There is a lot of plot in the Brewster story in particular, a lot of which does not amount to much but keeps Monty Brewster feverishly busy throughout.
These two in many ways ridiculous stories, written as they are just as economics is trying to establish itself as a science and ultimately the discipline that shapes our current societies, I think reveal quite a lot about the nature of money amongst people who have a lot of it. Neither Henry nor Monty (apart from an opening twenty four hours for Henry and a scene revolving around a pear in the gutter after a night sleeping rough) experience hunger or the absence of anywhere to sleep at any point. Their concern for money seems to be entirely about social position, the respect of who they regard as their peers and being able to marry the women they have set their hearts on.

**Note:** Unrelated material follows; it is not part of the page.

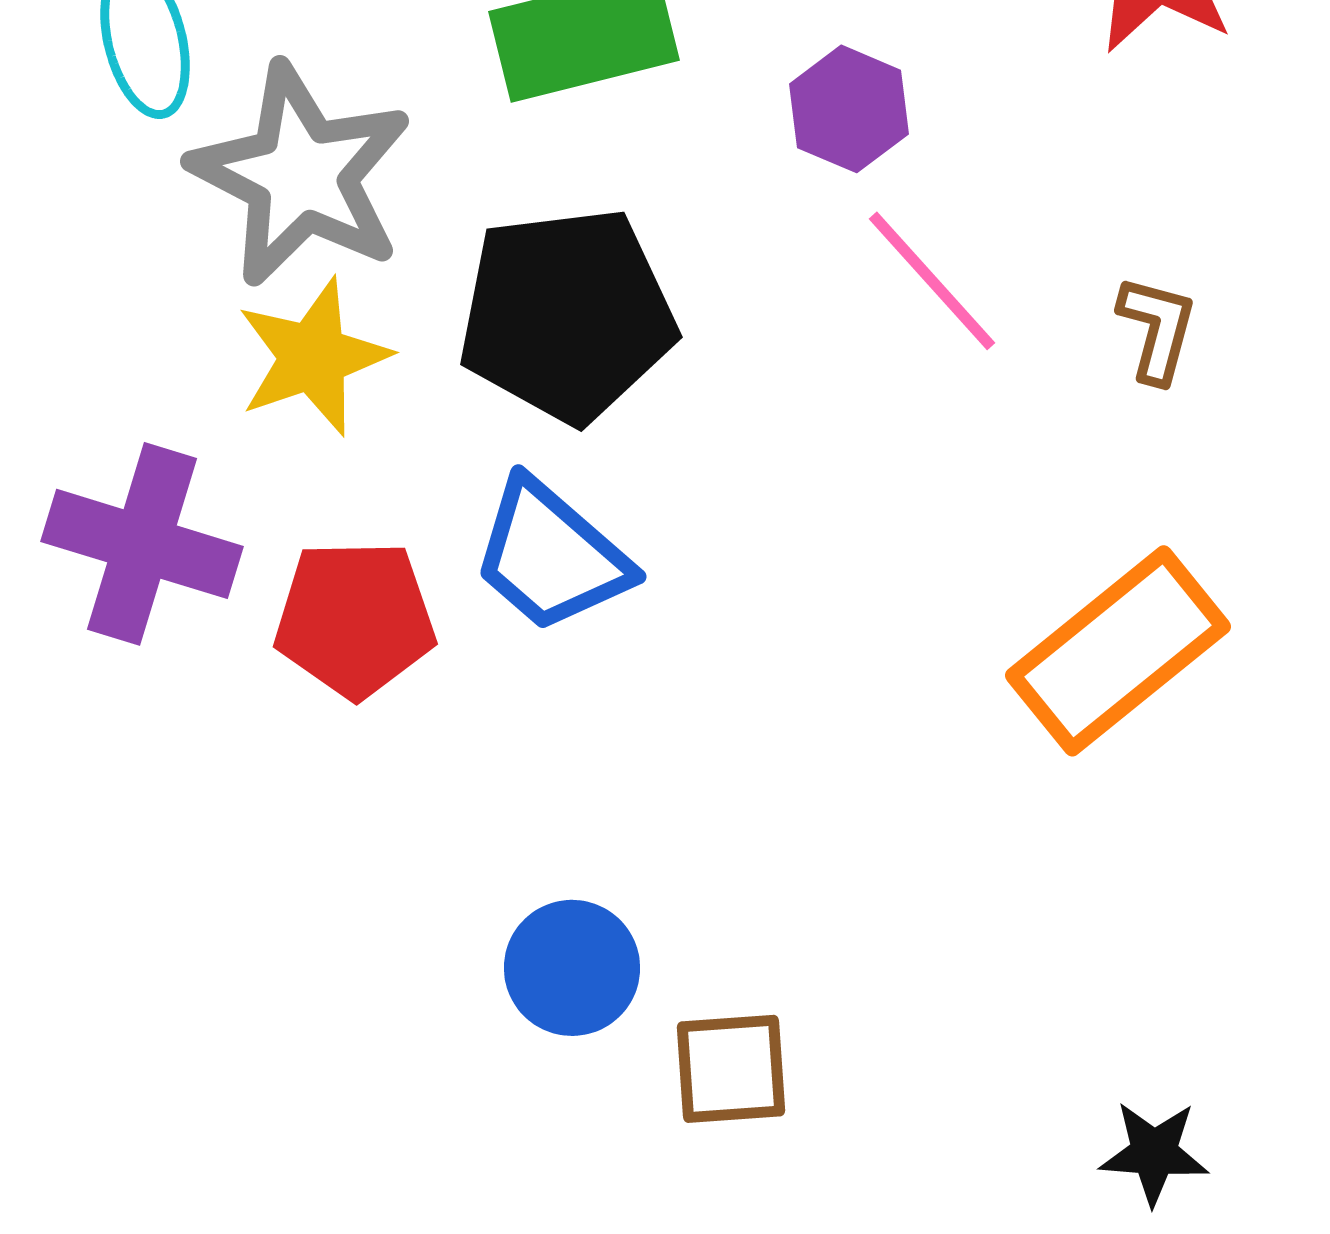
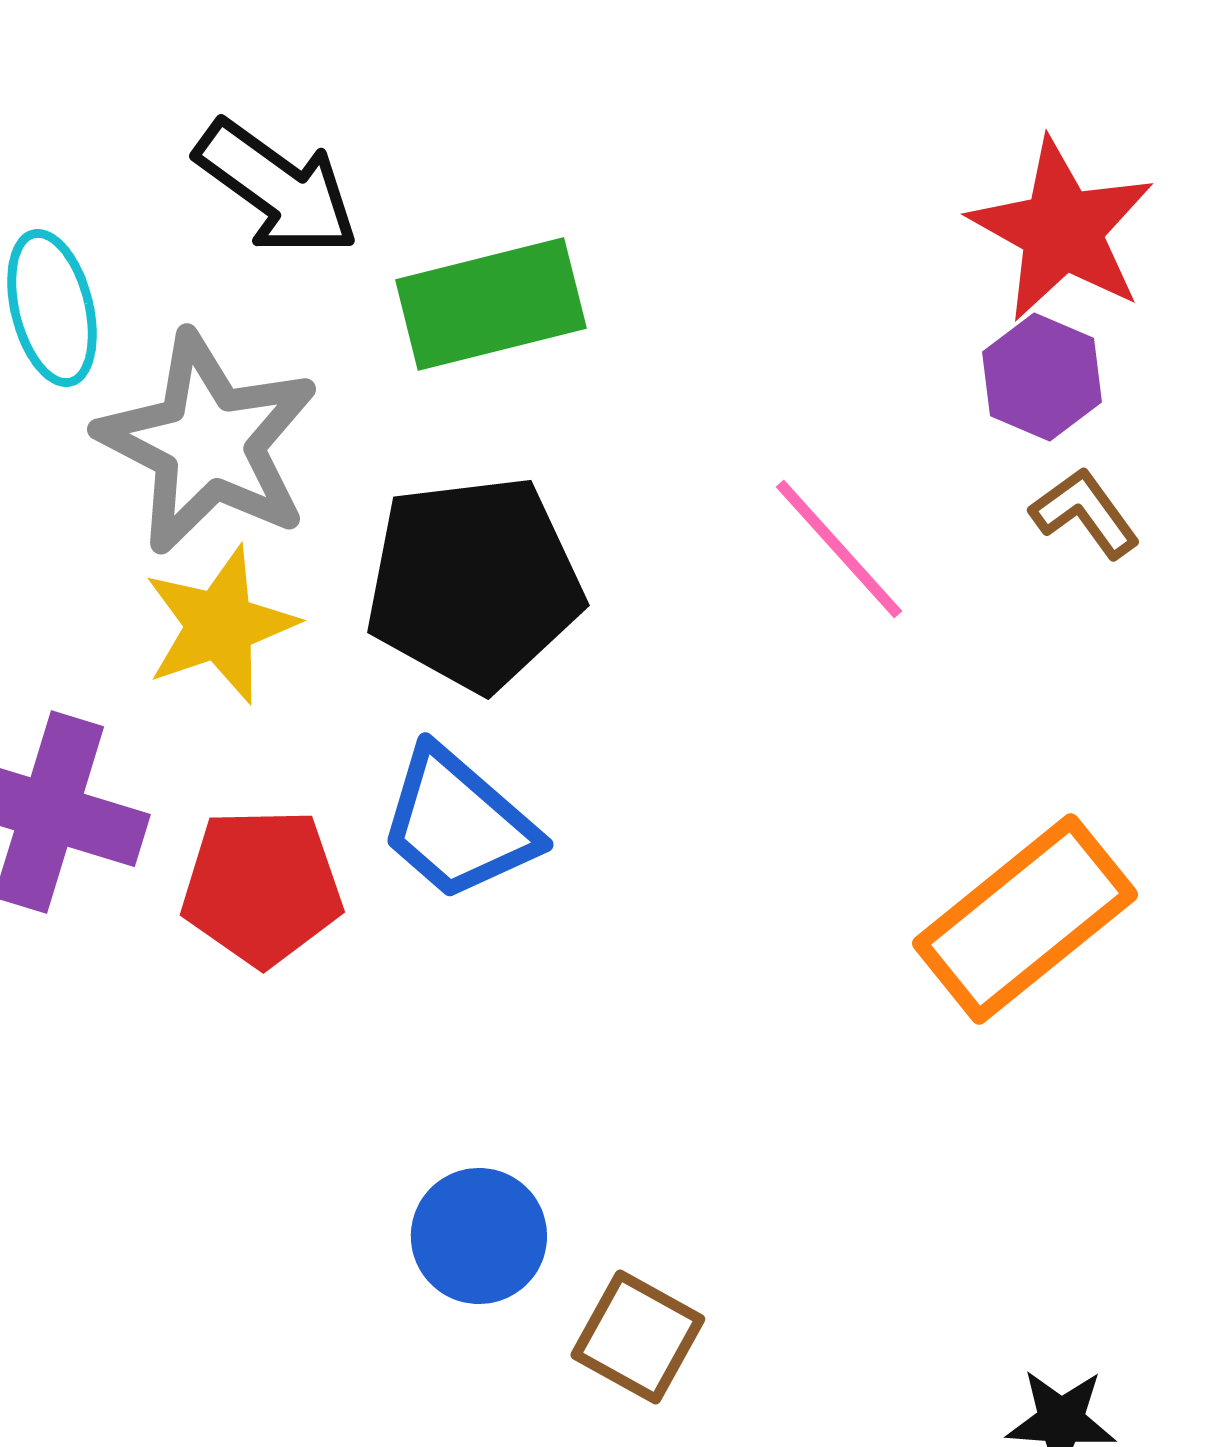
purple hexagon: (849, 109) -> (1042, 377), moved
brown L-shape: (1157, 329) -> (1085, 513), moved, turned -51
brown square: (731, 1069) -> (638, 1337), turned 33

In other words, money is not about money for these protagonists, it is about status.
It seems to me that almost the entire edifice that we call economics now has possibly been constructed by people in this position. Is this why money creation is represented in so many economic models via constructions clearly at odds with the actual activities of banks (one of many pieces by Steve Keen demonstrating this problem here), and why ideas such as loanable funds and the money multiplier, persist in economics education? Perhaps the original architects of these economic theories did not need money to live, as much as they needed the respect of who they saw as their peers.
David Graeber often used to point out how much more time people at the bottom of society spent thinking about people at the top than the people at the top spent thinking about them. Is this at the heart of the problem?
Of course we do still have some social mobility. A relatively small number of people from poor backgrounds can still enter influential professions. Some of them have even become economists! Of course the very process of becoming a professional is designed to distance you from your origins: years of immersion in a very academic discipline, requiring total concentration and dedication to internalising enough of the professional “truths” learnt so as to be assessed as qualified to practise, normally while engaged in highly intensive work alongside more senior people for who these truths have already been securely internalised.
And then once there you are in the Monty Brewster situation, so insecure about your position within this new society you have joined that you will do whatever it takes to maintain it. You are “upwardly mobile”. Your families are proud that you are “getting on” and doing better, certainly in terms of income and professional respect, than they did. There is no serious challenge to this path other than its difficulty, which again creates a massive sunk cost in your mind when considering alternatives. And it is a path which is invariably described as upward.
Meanwhile the societies we have constructed around these economic edifices also have a lot of plot, a lot of which does not amount to very much but it keeps us all feverishly busy most of the time.